After turning on auto_schema, we can directly insert data, and pinnacle will automatically analyze the data type, and match the construction of the table and datatype.

In [None]:
from pinnacle import Document

table_or_collection = db['docs']

ids = db.execute(table_or_collection.insert([Document(data) for data in datas]))
select = table_or_collection.select()

<!-- TABS -->
## Compute features

In [None]:
# <tab: Text>
key = 'txt'
import sentence_transformers
from pinnacle import vector, Listener
from pinnacle_sentence_transformers import SentenceTransformer

pinnaclemodel = SentenceTransformer(
    identifier="embedding",
    object=sentence_transformers.SentenceTransformer("sentence-transformers/all-MiniLM-L6-v2"),
    postprocess=lambda x: x.tolist(),
)

jobs, listener = db.apply(
    Listener(
        model=pinnaclemodel,
        select=select,
        key=key,
        identifier="features"
    )
)

In [None]:
# <tab: Image>
key = 'image'
import torchvision.models as models
from torchvision import transforms
from pinnacle_torch import TorchModel
from pinnacle import Listener
from PIL import Image

class TorchVisionEmbedding:
    def __init__(self):
        # Load the pre-trained ResNet-18 model
        self.resnet = models.resnet18(pretrained=True)
        
        # Set the model to evaluation mode
        self.resnet.eval()
        
    def preprocess(self, image):
        # Preprocess the image
        preprocess = preprocess = transforms.Compose([
            transforms.Resize(256),
            transforms.CenterCrop(224),
            transforms.ToTensor(),
            transforms.Normalize(mean=[0.485, 0.456, 0.406], std=[0.229, 0.224, 0.225]),
        ])
        tensor_image = preprocess(image)
        return tensor_image
        
model = TorchVisionEmbedding()
pinnaclemodel = TorchModel(identifier='my-vision-model-torch', object=model.resnet, preprocess=model.preprocess, postprocess=lambda x: x.numpy().tolist())

jobs, listener = db.apply(
    Listener(
        model=pinnaclemodel,
        select=select,
        key=key,
        identifier="features"
    )
)

## Choose features key from feature listener

In [None]:
input_key = listener.outputs
training_select = select.outputs(listener.predict_id)

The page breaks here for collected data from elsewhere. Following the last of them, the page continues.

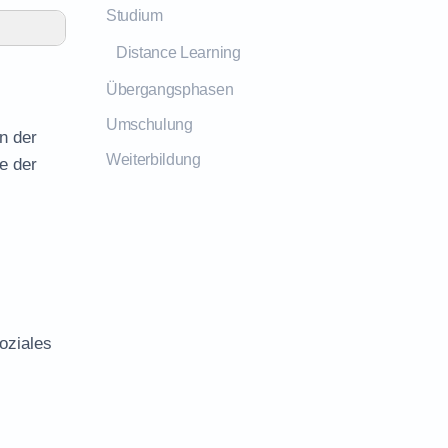
Studium
Distance Learning
Übergangsphasen
Umschulung
n der
Weiterbildung
e der
oziales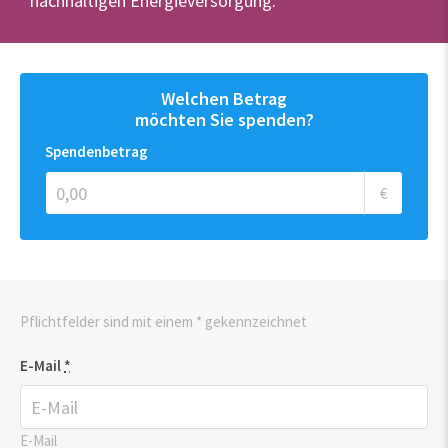
nachhaltigen Energieversorgung.
Welchen Betrag
möchten Sie spenden?
Spendenbetrag
€
Pflichtfelder sind mit einem * gekennzeichnet
E-Mail
*
E-Mail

We can find the calculated feature data from the database.

In [None]:
feature = list(training_select.limit(1).execute())[0][input_key]
feature_size = len(feature)

<!-- TABS -->
## Build and train classifier

In [None]:
# <tab: Scikit-Learn>
from pinnacle_sklearn import Estimator, SklearnTrainer
from sklearn.svm import SVC

model = Estimator(
    identifier="my-model",
    object=SVC(),
    trainer=SklearnTrainer(
        "my-trainer",
        key=(input_key, "label"),
        select=training_select,
    ),
)

In [None]:
# <tab: Torch>
import torch
from torch import nn
from pinnacle_torch.model import TorchModel
from pinnacle_torch.training import TorchTrainer
from torch.nn.functional import cross_entropy


class SimpleModel(nn.Module):
    def __init__(self, input_size=16, hidden_size=32, num_classes=3):
        super(SimpleModel, self).__init__()
        self.fc1 = nn.Linear(input_size, hidden_size)
        self.relu = nn.ReLU()
        self.fc2 = nn.Linear(hidden_size, num_classes)

    def forward(self, x):
        out = self.fc1(x)
        out = self.relu(out)
        out = self.fc2(out)
        return out

preprocess = lambda x: torch.tensor(x)

# Postprocess function for the model output    
def postprocess(x):
    return int(x.topk(1)[1].item())

def data_transform(features, label):
    return torch.tensor(features), label

# Create a Logistic Regression model
# feature_length is the input feature size
model = SimpleModel(feature_size, num_classes=num_classes)
model = TorchModel(
    identifier='my-model',
    object=model,         
    preprocess=preprocess,
    postprocess=postprocess,
    trainer=TorchTrainer(
        key=(input_key, 'label'),
        identifier='my_trainer',
        objective=cross_entropy,
        loader_kwargs={'batch_size': 10},
        max_iterations=1000,
        validation_interval=100,
        select=select,
        transform=data_transform,
    ),
)

Define a validation for evaluating the effect after training.

In [None]:
from pinnacle import Dataset, Metric, Validation


def acc(x, y):
    return sum([xx == yy for xx, yy in zip(x, y)]) / len(x)


accuracy = Metric(identifier="acc", object=acc)
validation = Validation(
    "transfer_learning_performance",
    key=(input_key, "label"),
    datasets=[
        Dataset(identifier="my-valid", select=training_select.add_fold('valid'))
    ],
    metrics=[accuracy],
)
model.validation = validation

If we execute the apply function, then the model will be added to the database, and because the model has a Trainer, it will perform training tasks.

In [None]:
db.apply(model)

In [None]:
model.encode()

Get the training metrics

In [None]:
model = db.load('model', model.identifier)
model.metric_values

In [None]:
from pinnacle import Template

t = Template('transfer-learner', template=model, substitutions={'docs': 'table'})

In [None]:
t.export('.')